** Material for this task follows **

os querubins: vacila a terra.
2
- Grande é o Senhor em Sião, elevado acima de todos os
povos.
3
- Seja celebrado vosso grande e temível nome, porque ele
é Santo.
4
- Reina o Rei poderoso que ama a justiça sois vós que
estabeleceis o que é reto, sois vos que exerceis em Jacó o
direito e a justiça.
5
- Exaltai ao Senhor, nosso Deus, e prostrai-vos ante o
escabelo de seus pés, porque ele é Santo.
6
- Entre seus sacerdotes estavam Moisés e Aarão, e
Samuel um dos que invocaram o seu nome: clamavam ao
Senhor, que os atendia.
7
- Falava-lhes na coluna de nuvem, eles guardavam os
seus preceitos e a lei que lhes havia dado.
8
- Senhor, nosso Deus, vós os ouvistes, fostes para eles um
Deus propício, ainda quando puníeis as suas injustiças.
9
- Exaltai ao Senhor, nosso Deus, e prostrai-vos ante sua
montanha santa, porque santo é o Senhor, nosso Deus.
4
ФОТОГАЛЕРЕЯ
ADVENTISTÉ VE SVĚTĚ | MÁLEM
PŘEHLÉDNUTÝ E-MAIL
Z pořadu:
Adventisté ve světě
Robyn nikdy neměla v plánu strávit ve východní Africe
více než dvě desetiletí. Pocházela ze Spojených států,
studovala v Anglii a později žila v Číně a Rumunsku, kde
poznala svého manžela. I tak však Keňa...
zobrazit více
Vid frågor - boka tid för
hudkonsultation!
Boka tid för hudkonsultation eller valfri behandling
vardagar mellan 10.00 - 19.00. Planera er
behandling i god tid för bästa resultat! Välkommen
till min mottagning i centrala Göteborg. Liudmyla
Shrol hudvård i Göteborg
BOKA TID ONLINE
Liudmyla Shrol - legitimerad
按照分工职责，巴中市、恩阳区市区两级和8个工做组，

** End of Material for this task **

- **Problem statement**
Write out only those lines that fall between the one containing "BOKA TID ONLINE" and the end of the entries, the first and last included, exactly as they read.

- **Answer to the exercise**
BOKA TID ONLINE
Liudmyla Shrol - legitimerad
按照分工职责，巴中市、恩阳区市区两级和8个工做组，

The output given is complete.